Wow ..baby to reborn.. 
so cool Dave .


----------



## NoahFentz (May 13, 2007)

two words....art gallery


----------



## Aquayne (Sep 1, 2008)

What is he made of?


----------



## dave the dead (Jan 31, 2007)

Aquayne said:


> What is he made of?


the base is wood and the rest is a mixture of very coarse pulp mache and celluclay over a carved foam armature.


----------



## Aquayne (Sep 1, 2008)

It is amazing how you made such course material look so fleshlike.
Beautiful.


----------



## DeathTouch (Sep 6, 2005)

I think I peed my pants.

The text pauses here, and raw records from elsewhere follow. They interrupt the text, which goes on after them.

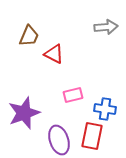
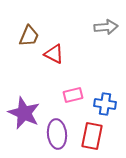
blue cross: moved 5 px up
purple star: rotated 28 degrees counterclockwise
purple ellipse: moved 2 px left, 6 px up; rotated 12 degrees clockwise
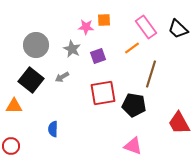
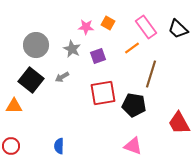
orange square: moved 4 px right, 3 px down; rotated 32 degrees clockwise
blue semicircle: moved 6 px right, 17 px down
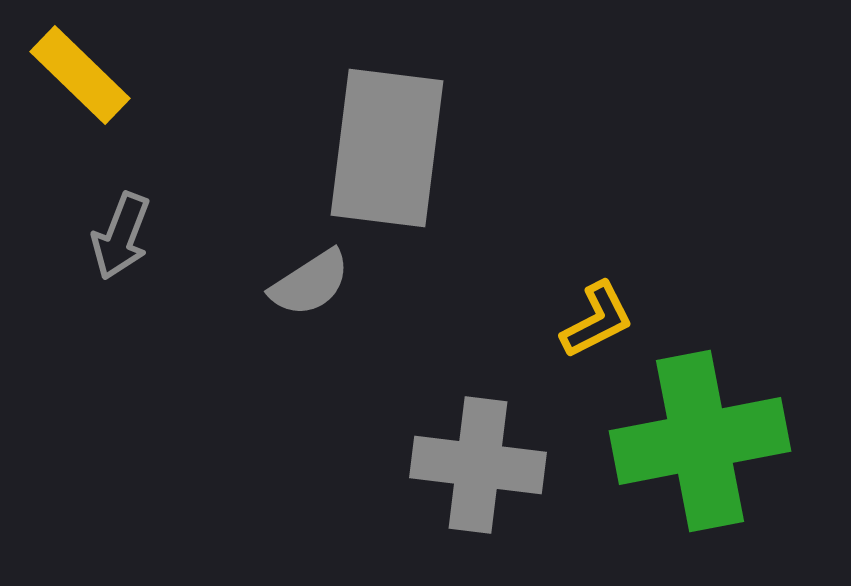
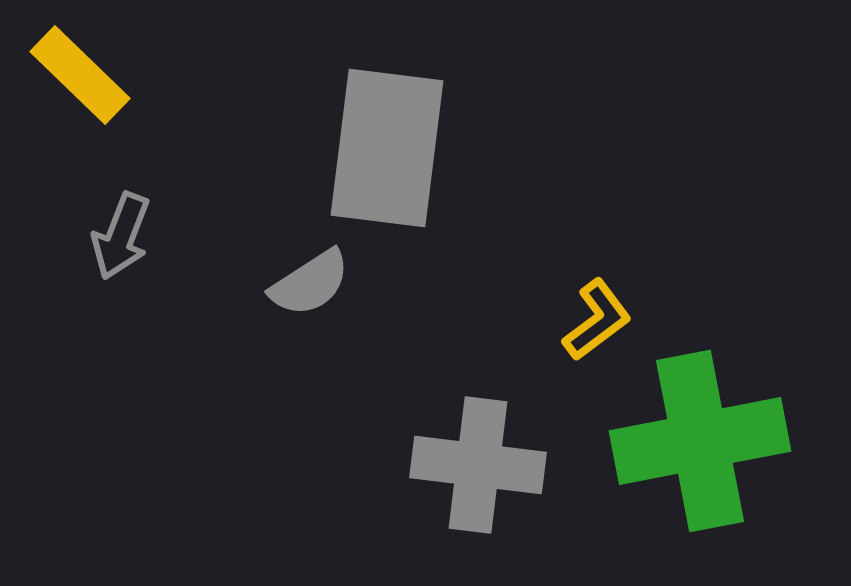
yellow L-shape: rotated 10 degrees counterclockwise
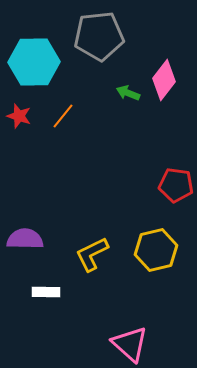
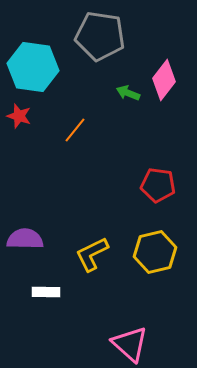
gray pentagon: moved 1 px right; rotated 15 degrees clockwise
cyan hexagon: moved 1 px left, 5 px down; rotated 9 degrees clockwise
orange line: moved 12 px right, 14 px down
red pentagon: moved 18 px left
yellow hexagon: moved 1 px left, 2 px down
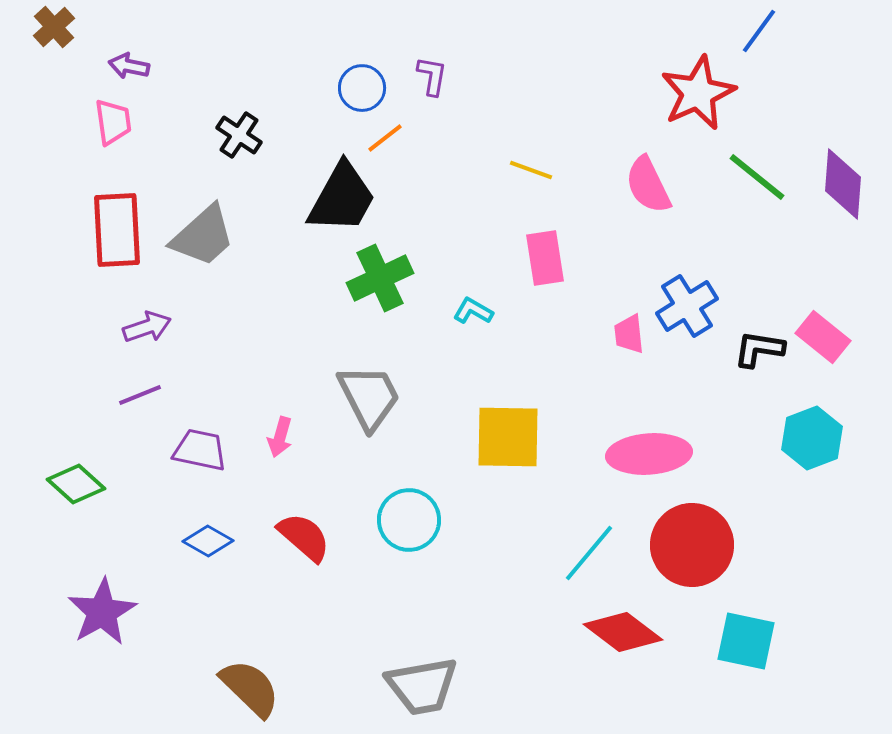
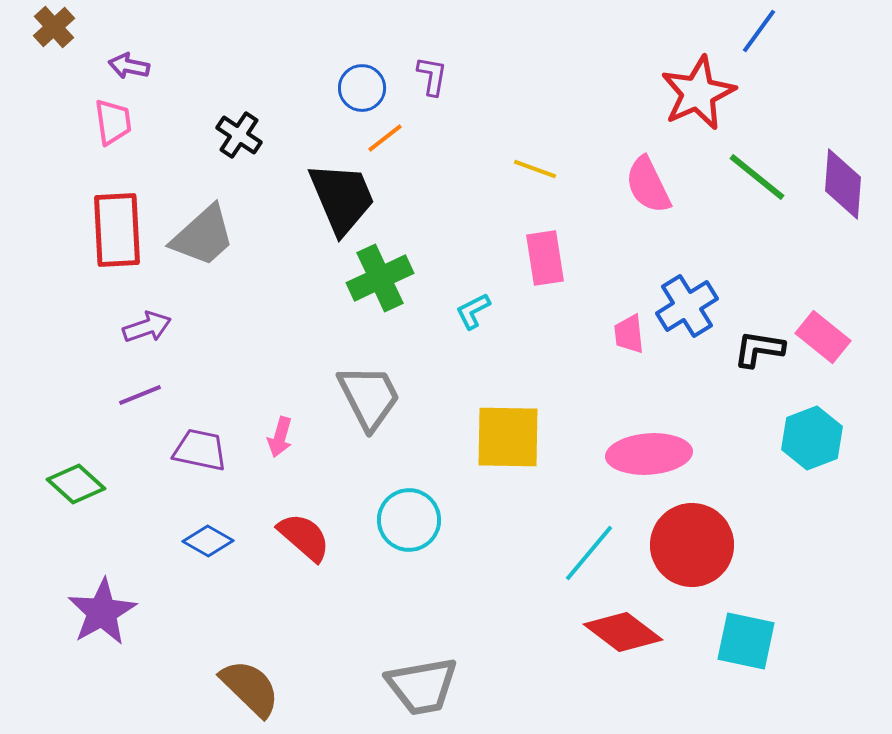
yellow line at (531, 170): moved 4 px right, 1 px up
black trapezoid at (342, 198): rotated 52 degrees counterclockwise
cyan L-shape at (473, 311): rotated 57 degrees counterclockwise
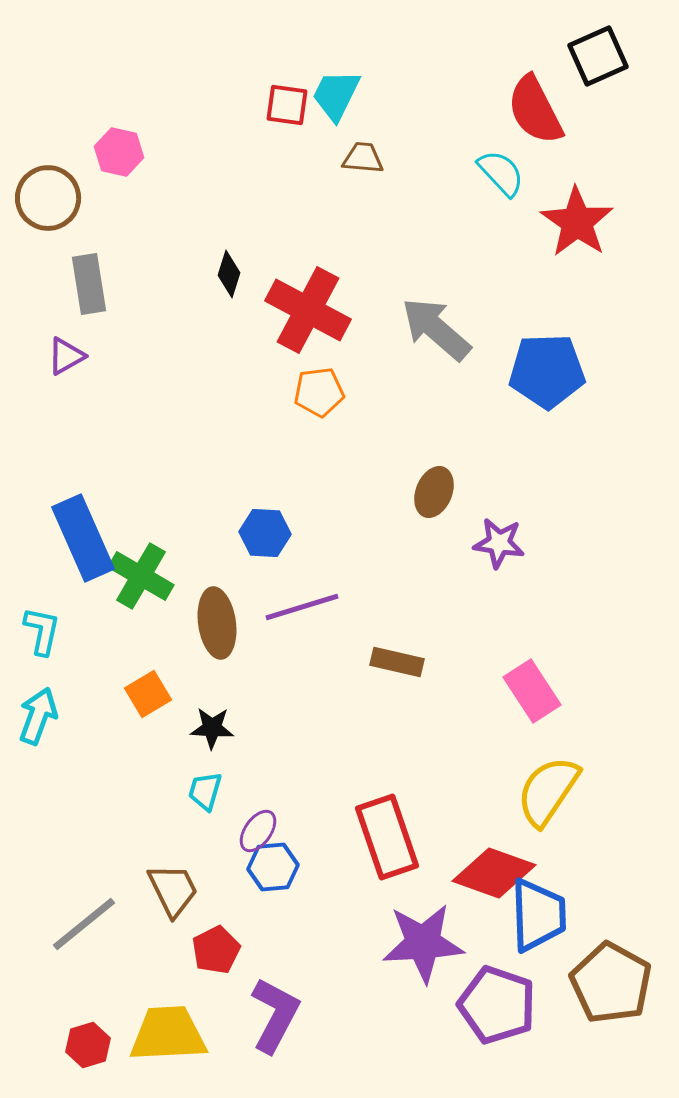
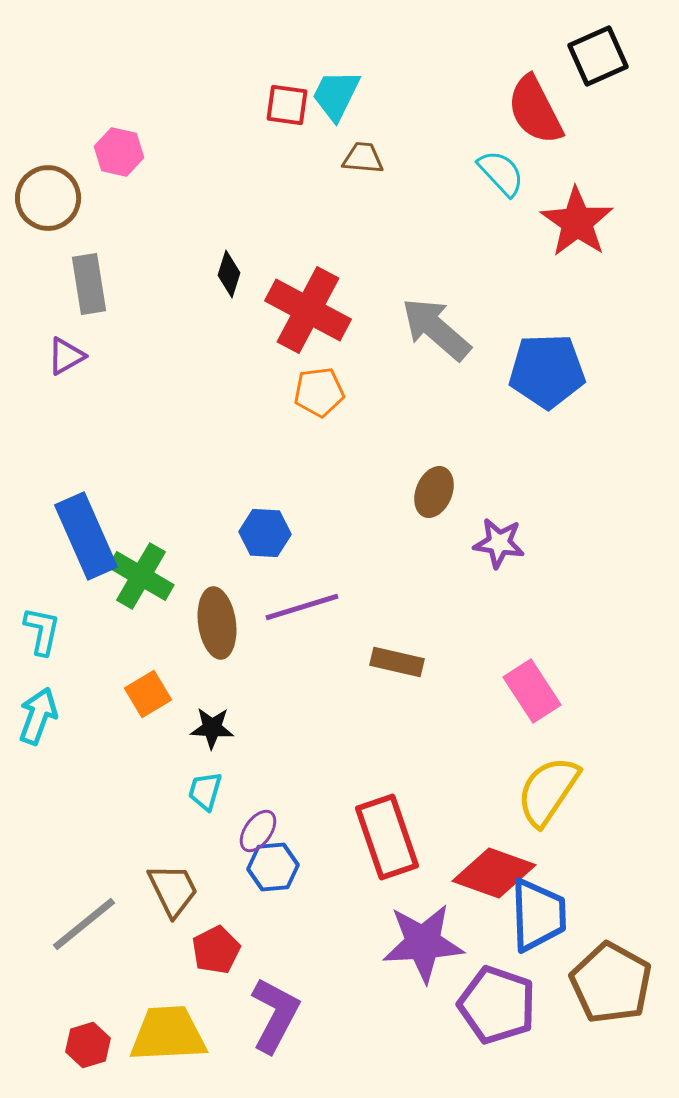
blue rectangle at (83, 538): moved 3 px right, 2 px up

Awesome.


----------



## Johnny Thunder (Feb 24, 2006)

That's creepy and amazing.


----------



## IMU (Apr 8, 2009)

Just one of MANY reasons why I decided to join this place! AMAZING work as always!!


----------



## PirateChris (Aug 20, 2007)

Such a fan of your work Dave. Awe inspiring.


----------



## Spooky1 (Aug 25, 2008)

Dave, that is just too creepy. I love it.


----------



## Uruk-Hai (Nov 4, 2006)

So creepy it gave me the shivers. Great work as always!


----------



## HauntCast (Jul 25, 2008)

That is fantastic and would go great with my haunt theme this year. That is in the running to be mad propped next year.


----------



## lowdwnrob (Jul 2, 2008)

very cool


----------



## Ghostess (Aug 21, 2005)

Wow... always amazed at your props!


----------



## Lady Nyxie (Aug 30, 2006)

What new hell could possibly coming out of there? Cool!


----------



## turtle2778 (Jul 9, 2006)

Dave, im afraid to be alone with you man. You frighten me. There is something sick and twisted up in that head of yours and I don't want it to get free while I'm around. Nice work though. I'll probably have bad dreams about a pumpkin person coming to get me, thanks ALOT dave.


----------



## scareme (Aug 29, 2006)

I breed birds, and that reminds me of a chick breaking out of it's shell. Some times they die before they finish. I've tried to help them, but they die anyway. They just were not ment to be. That's what I feel about your Hatchling, he just wasn't ment to be.


----------